De heer Van der Ploeg (PvdA):

Ik begrijp het ook niet, maar ik snap het wel. Ten eerste heeft de premier gezegd dat er een probleem is met extreem hoge woonlasten voor de minima. Ten tweede zijn er twee dingen in aantocht: een discussie over de IHS en een armoedenota. Wij zeggen nu tegen de minister van Financiën: wees solide. Hij heeft 200 à 300 mln. terug laten vloeien naar de algemene middelen. Dat zou ik ook doen als minister van Financiën. Maar ik zeg tegelijkertijd tegen hem: weet dat er een claim in aantocht is om een intensivering toe te passen voor minima met extreem hoge woonlasten, dus reken je nu niet rijk. Telkens bij het opstaan behoort de minister het te lezen: reken je niet rijk. Ik wil eigenlijk de toezegging van hem dat hij niet moeilijk gaat doen als blijkt dat er geld nodig is om het probleem te compenseren waar wij allen mee zitten, opdat er niet gezegd wordt dat het een geldprobleem is. Als het goed is, behoeven wij dan geen verdere actie te ondernemen.

De heer Ybema (D66):

Ik zou eigenlijk willen zeggen: we will cross that bridge when we reach it. Laten wij het erover hebben als het probleem concreet geworden is, het is nu niet aan de orde.

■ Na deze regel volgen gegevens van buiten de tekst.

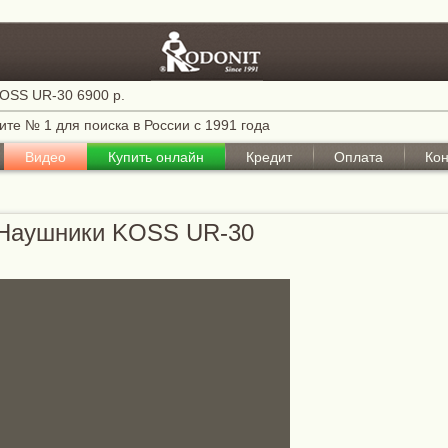
OSS UR-30 6900 р.
те № 1 для поиска в России с 1991 года
Видео
Купить онлайн
Кредит
Оплата
Кон
Наушники KOSS UR-30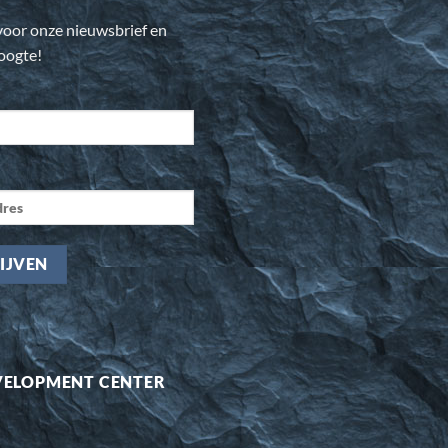
n voor onze nieuwsbrief en
hoogte!
VELOPMENT CENTER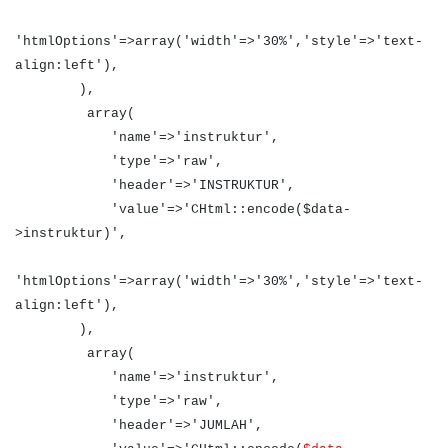
'htmlOptions'=>array('width'=>'30%','style'=>'text-
align:left'),
),
array(
'name'=>'instruktur',
'type'=>'raw',
'header'=>'INSTRUKTUR',
'value'=>'CHtml::encode($data-
>instruktur)',
'htmlOptions'=>array('width'=>'30%','style'=>'text-
align:left'),
),
array(
'name'=>'instruktur',
'type'=>'raw',
'header'=>'JUMLAH',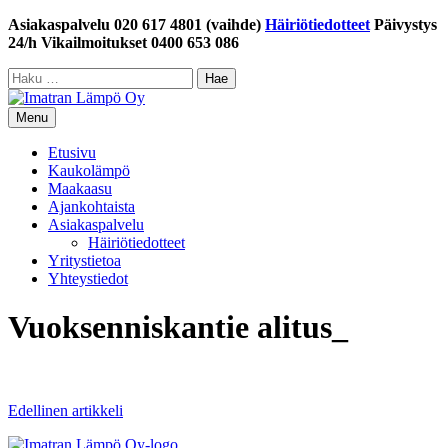
Siirry
Asiakaspalvelu 020 617 4801 (vaihde)
Häiriötiedotteet
Päivystys
sisältöön
24/h Vikailmoitukset 0400 653 086
Haku:
Menu
Etusivu
Kaukolämpö
Maakaasu
Ajankohtaista
Asiakaspalvelu
Häiriötiedotteet
Yritystietoa
Yhteystiedot
Vuoksenniskantie alitus_
Artikkelien
Edellinen artikkeli
selaus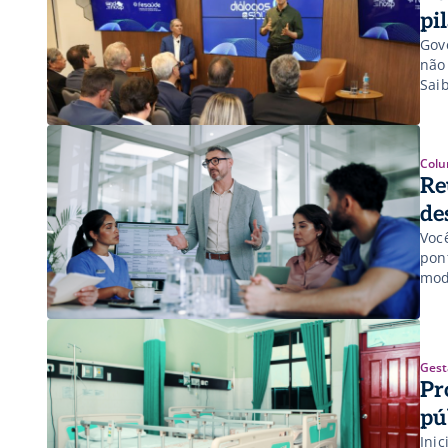
pi
Gov
não
Sai
Colu
Re
de
Voc
pon
mod
tin
com
[…]
Gest
Pr
pú
Inic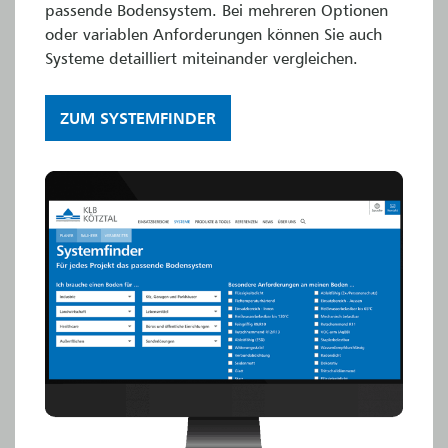
passende Bodensystem. Bei mehreren Optionen
oder variablen Anforderungen können Sie auch
Systeme detailliert miteinander vergleichen.
ZUM SYSTEMFINDER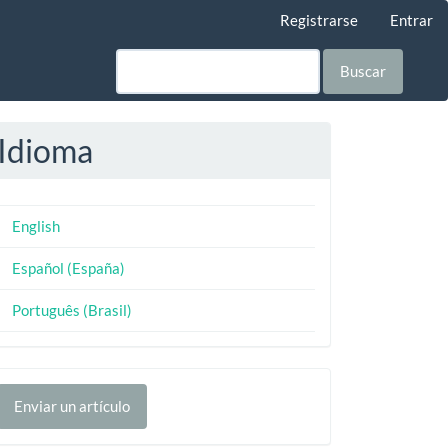
Registrarse
Entrar
Buscar
Idioma
English
Español (España)
Português (Brasil)
nviar
Enviar un artículo
n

De heer Van der Ploeg (PvdA):

Maar als het zover is, moet die brug er wel zijn. Ik vraag de minister van Financiën dan ook om ervoor te zorgen dat die brug niet gesloopt wordt.

De dekking vind ik een belangrijk onderwerp. Het doet mij dan ook pijn in het hart dat de heer Hoogervorst tegen mij zegt dat ik allerlei voorstellen doe zonder daarvoor dekking aan te geven. Ik was bijna in tranen. Maar goed, ik heb nu een dekkingsvoorstel waarover hij enthousiast kan zijn. Als hij het aan zijn fractie voorlegt, staat iedereen te juichen! Het gaat om beperking van de aftrekbaarheid van rente op consumptief krediet. Dat is in de fractie van de heer Hoogervorst bijna net zo populair als beperking van de aftrekbaarheid van hypotheekrente, maar daar hebben wij het vandaag niet over. Alle gekheid op een stokje, wij vinden dat het kabinet zo spoedig mogelijk actie moet ondernemen om de mogelijkheden van ons voorstel te onderzoeken. Ik heb daar studie naar verricht en het blijkt dat mensen met hogere inkomens inderdaad wat meer gebruik maken van deze aftrekposten dan degenen met lagere inkomens, maar dat doet er allemaal niet zoveel toe. Het staat in het regeerakkoord, dus moeten wij het uitvoeren. Wij vragen de regering actie te ondernemen om de beperking van deze aftrekpost per 1 januari 1996 een feit te laten zijn. Wij hebben begrepen dat er op het ministerie een wetsvoorstel beschikbaar is, dus er is geen reden waarom het niet zou kunnen. Overigens dringt de PvdA aan op een verantwoorde franchise om de lagere inkomens te sparen en op het zo goed mogelijk afsluiten van de vluchtweg naar de hypotheek. En overigens, als deze maatregel al ingevoerd was, zou het financieringstekort al met 0,1 procentpunt kunnen dalen. De maatregel levert ongeveer 200 mln. op, terwijl het financieringstekort 20 mld. is, dus dat is toch 0,1 procentpunt. Daar zouden wij allen blij mee kunnen zijn.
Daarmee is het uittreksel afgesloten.